Kur’an’ın, cüz’i maksatları zikrederek, zihinleri kapsamlı kurallara sevk etmek için, o cüz’i maksadı, Esma-ül Hüsna içinde yerleştirmesi harikadır.
Kur’an-ı Kerim, kâh olur, cüz’i yani küçücük bazı maksatları zikreder. Sonra o küçücük maksatlar vasıtasıyla, kapsamlı makamlara zihni sevk etmek için, o cüz’i maksadı, kapsamlı bir kaide hükmün-deki Esma-ül Hüsna içinde yerleştirerek ispat eder.

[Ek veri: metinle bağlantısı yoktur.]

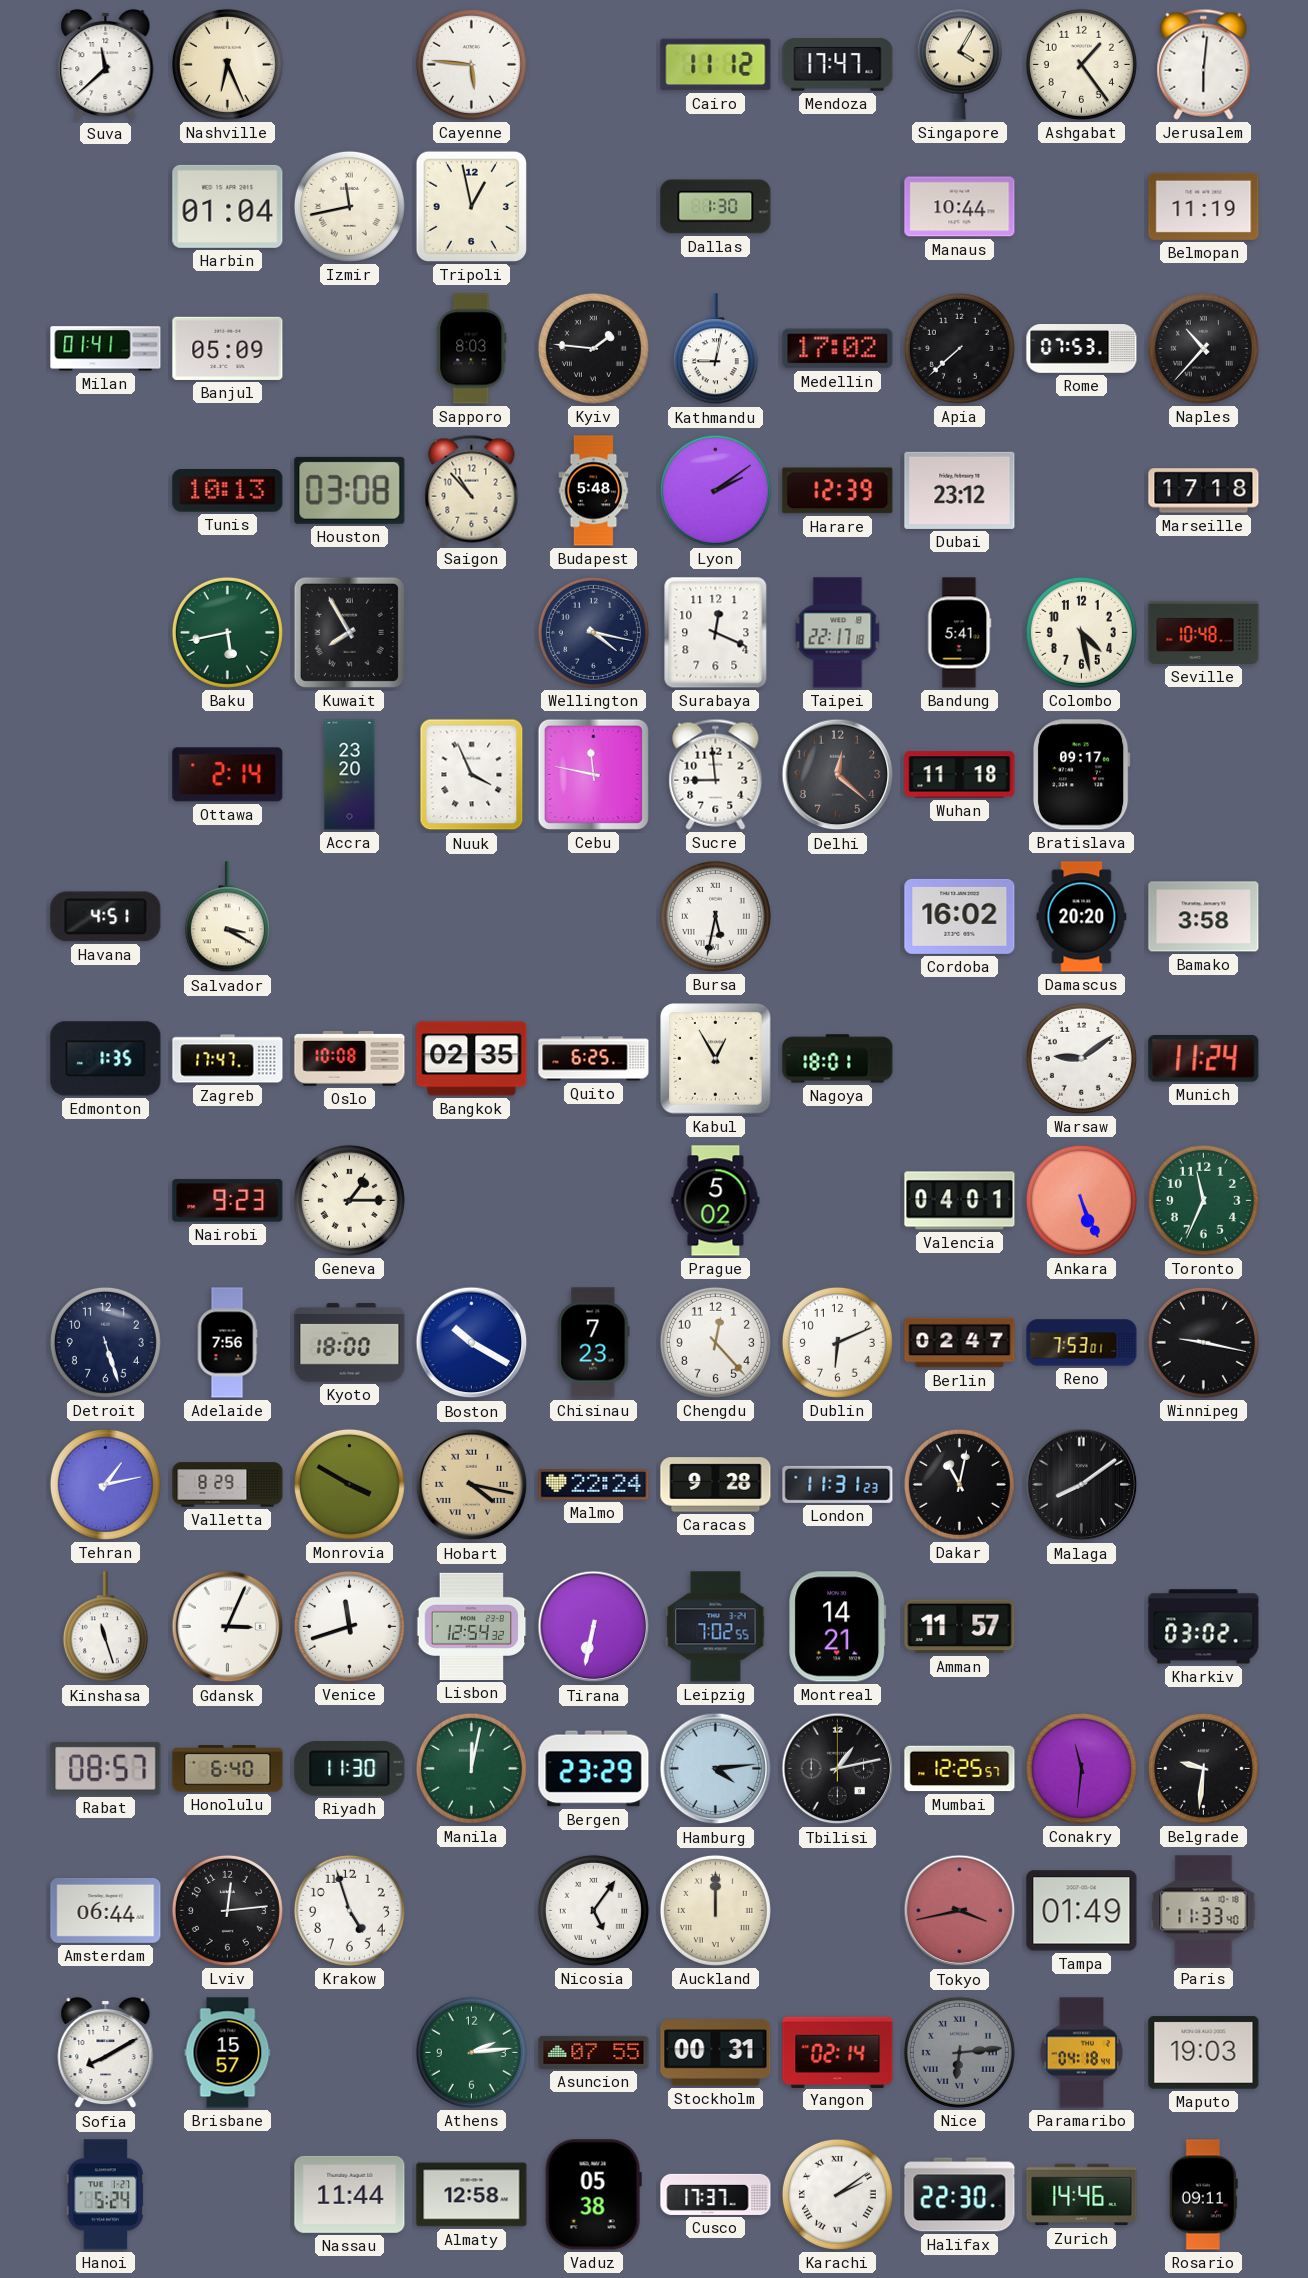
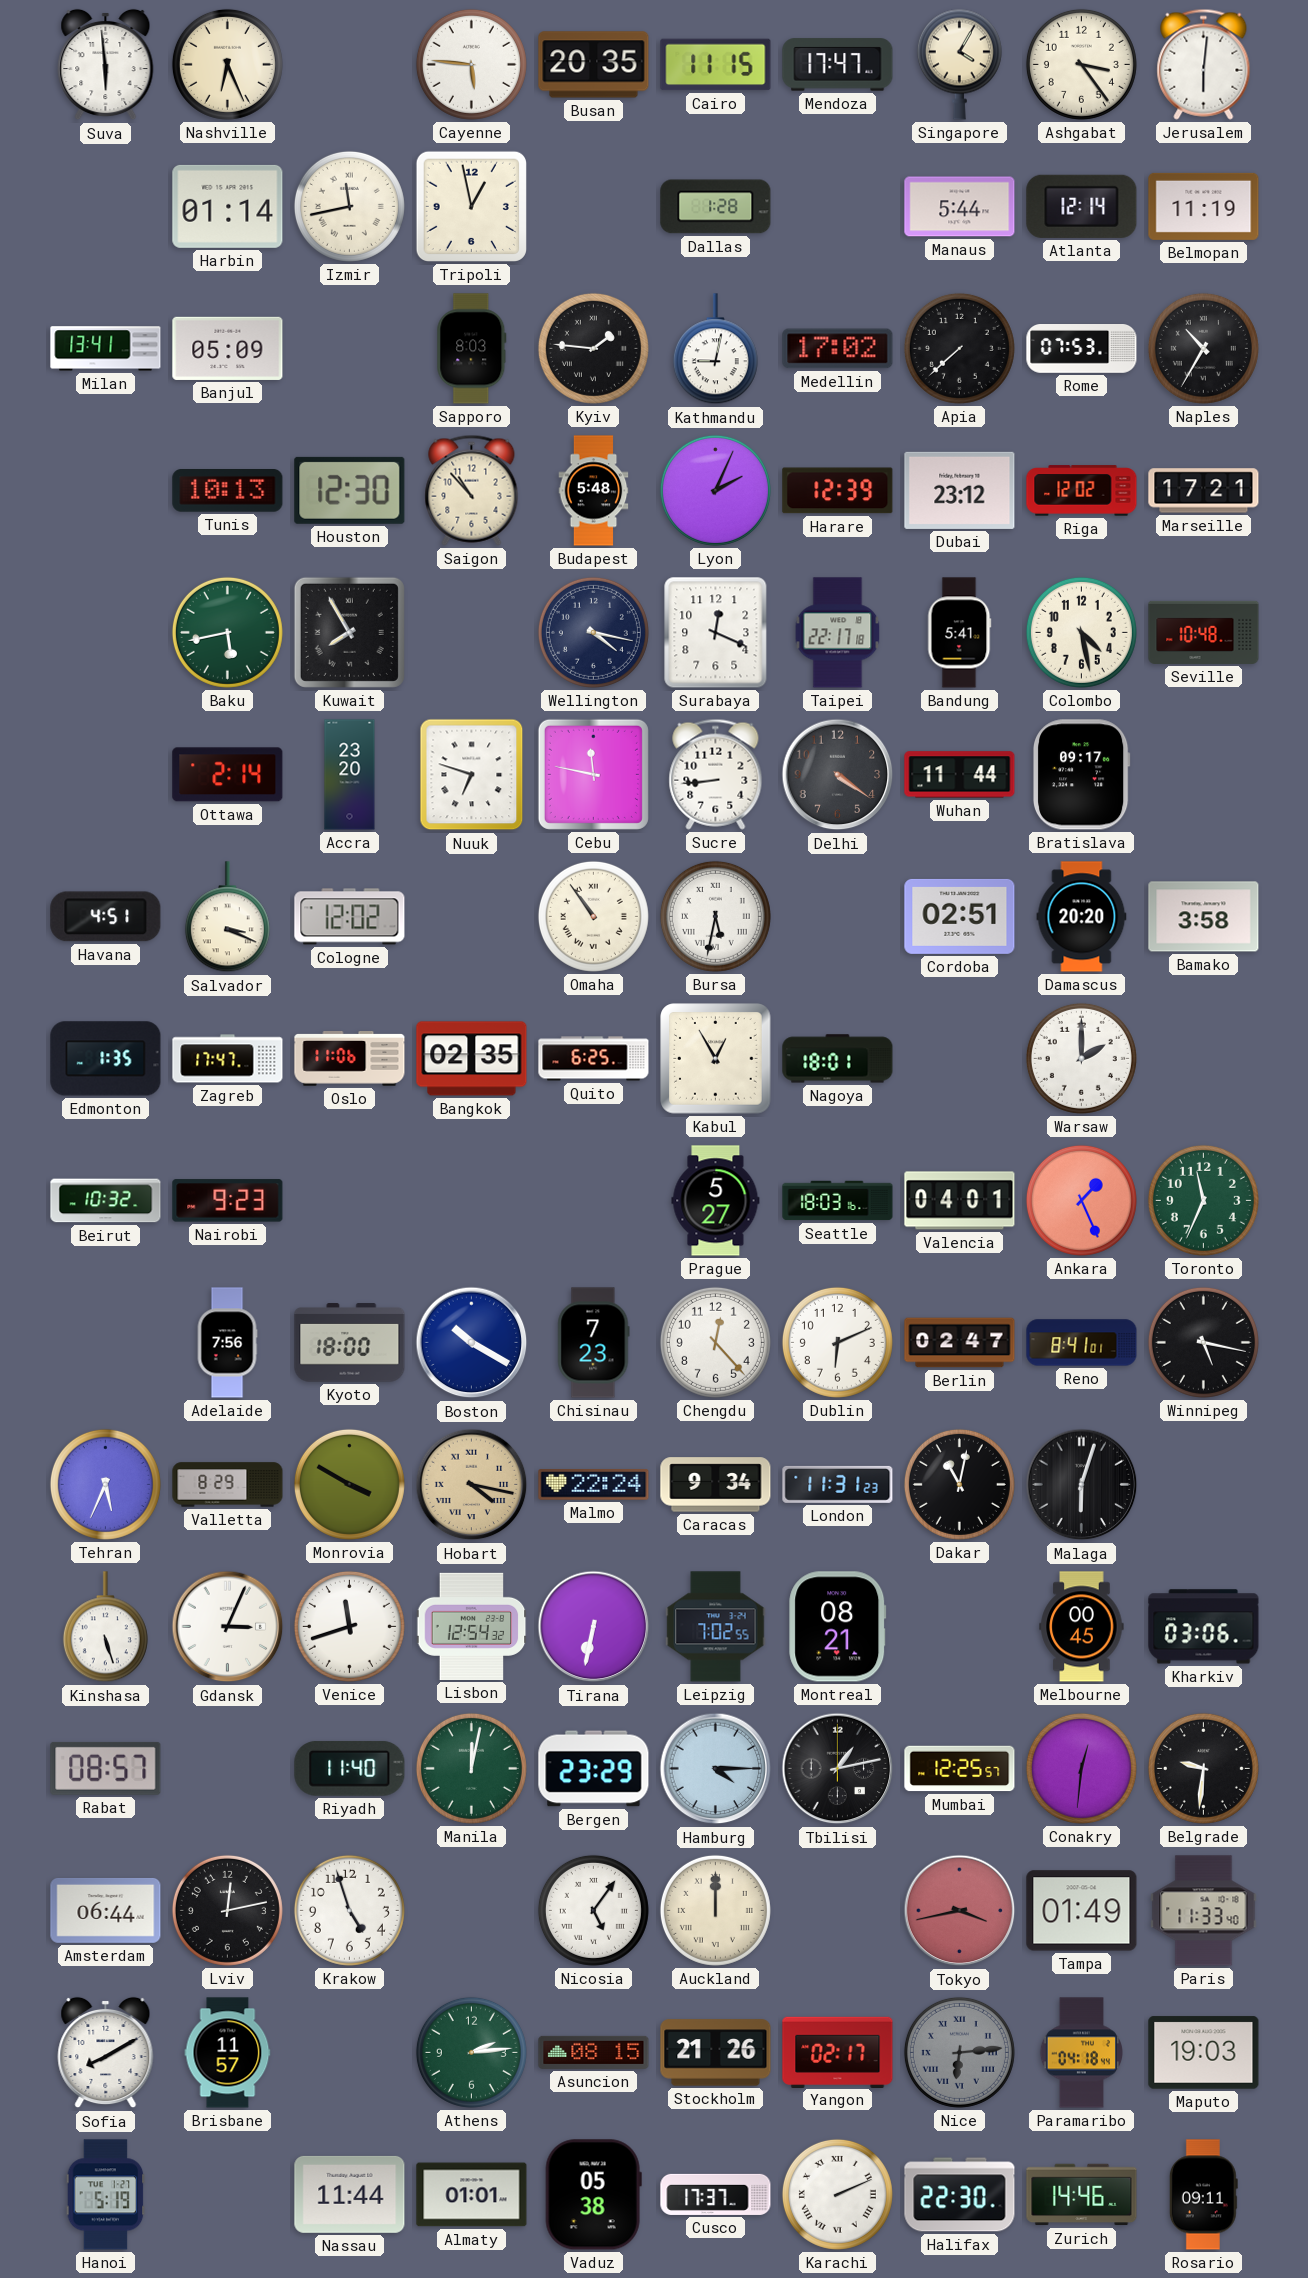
Suva: 11:38 -> 5:59
Busan: none -> 20:35
Cairo: 11:12 -> 11:15
Ashgabat: 1:24 -> 3:24
Harbin: 01:04 -> 01:14
Dallas: 1:30 -> 1:28
Manaus: 10:44 -> 5:44
Atlanta: none -> 12:14
Milan: 01:41 -> 13:41
Naples: 10:37 -> 10:35
Houston: 03:08 -> 12:30
Lyon: 2:09 -> 2:04
Riga: none -> 12:02
Marseille: 17:18 -> 17:21
Nuuk: 3:56 -> 6:48
Sucre: 8:59 -> 8:44
Delhi: 12:22 -> 4:21
Wuhan: 11:18 -> 11:44
Salvador: 3:20 -> 3:19
Cologne: none -> 12:02
Omaha: none -> 10:54
Cordoba: 16:02 -> 02:51
Oslo: 10:08 -> 11:06
Warsaw: 9:09 -> 2:00
Munich: 11:24 -> none
Beirut: none -> 10:32
Geneva: 1:15 -> none
Prague: 5:02 -> 5:27
Seattle: none -> 18:03
Ankara: 5:26 -> 1:26
Detroit: 5:27 -> none
Reno: 7:53 -> 8:41
Winnipeg: 9:17 -> 5:17
Tehran: 1:13 -> 5:34
Caracas: 9:28 -> 9:34
Malaga: 8:09 -> 6:03
Kinshasa: 11:27 -> 5:27
Montreal: 14:21 -> 08:21
Amman: 11:57 -> none
Melbourne: none -> 00:45
Kharkiv: 03:02 -> 03:06
Honolulu: 6:40 -> none
Riyadh: 11:30 -> 11:40
Hamburg: 4:14 -> 4:15
Conakry: 11:31 -> 12:31
Lviv: 12:14 -> 12:13
Brisbane: 15:57 -> 11:57
Asuncion: 07:55 -> 08:15
Stockholm: 00:31 -> 21:26
Yangon: 02:14 -> 02:17
Hanoi: 5:24 -> 5:19
Almaty: 12:58 -> 01:01
Karachi: 2:09 -> 2:11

Mesela: Mücadele suresi 1. ayette şöyle buyrulmuş:
“Muhakkak ki Allah, kocası hakkında tartışan ve Allaha şikâyette bulunan kadının sözünü işitti. Allah aranızda geçen konuşmalarınızı işitiyordu. Hiç şüphesiz Allah, her şeyi işiten ve her şeyi hakkıyla görendir”
İşte bu ayetiyle Kur’an der: “Cenab-ı Hak, her şeyi işitir. Hatta en küçük bir macera olan ve eşinden şikâyet eden bir kadının sana karşı mücadelesini Hak ismiyle işitir.
Hem, rahmetin en latif cilvesine mahzar olan ve şefkatin en fedakâr bir hakikatine maden olan bir kadının, haklı olarak eşinden davasını ve Cenab-ı Hakk’a şikâyetini, büyük işler suretinde Rahim ismiyle ehemmiyetle işitir ve hak ismiyle ciddiyetle bakar.
İşte Kur’an, kadının kocasından şikâyet etmesi gibi cüz’i bir hadiseyi, umumileştirmek için, ayetin sonunda der;
إِنَّ اللَّهَ سَمِيعٌ بَصِيرٌ
“Muhakkak ki Allah, işiten ve görendir.”
Yani, bir kadının kocasından haklı şikâyeti gibi, mahlûkatın en küçük hadiselerini işiten, gören bir zat, elbette her şeyi işitir ve her şeyi görür olmak lazım gelir.
Ve kâinata Rab olanın, kâinat içindeki mazlum, küçük mahlûklarının dertlerini görmesi ve feryatlarını işitmesi gerekir. Dertlerini göremeyen, feryatlarını işitemeyen, Rab olamaz.